START DATA FOR THIS TASK

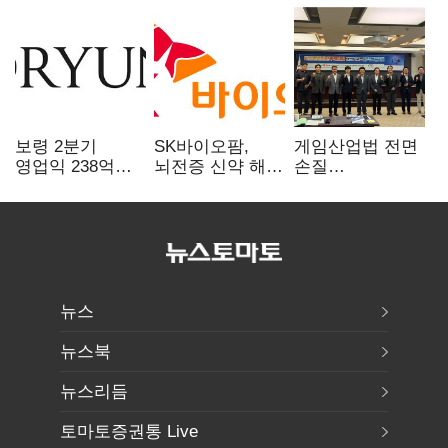
보령 2분기
SK바이오팜,
게임산업법 전면
영업익 238억…
뇌전증 신약 해외
손질
전년 대비 6.2%↓
흥행 발판…
공감대…"낡은
차세대 신약 개발
규제 걷고
속도
안전장치 촘촘히
해야"
뉴스
뉴스북
뉴스리듬
토마토증권통 Live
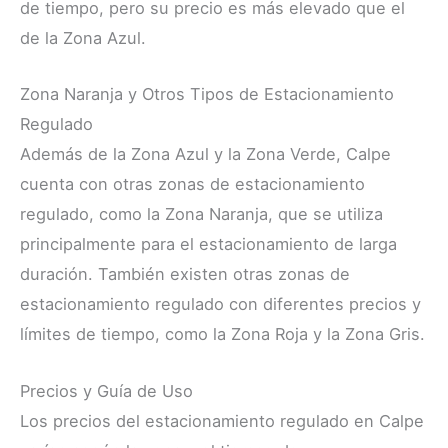
de tiempo, pero su precio es más elevado que el
de la Zona Azul.
Zona Naranja y Otros Tipos de Estacionamiento
Regulado
Además de la Zona Azul y la Zona Verde, Calpe
cuenta con otras zonas de estacionamiento
regulado, como la Zona Naranja, que se utiliza
principalmente para el estacionamiento de larga
duración. También existen otras zonas de
estacionamiento regulado con diferentes precios y
límites de tiempo, como la Zona Roja y la Zona Gris.
Precios y Guía de Uso
Los precios del estacionamiento regulado en Calpe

END DATA FOR THIS TASK

Set apart and copy each line of the records that holds the word "otras".

*FINISHED TASK*:
cuenta con otras zonas de estacionamiento
duración. También existen otras zonas de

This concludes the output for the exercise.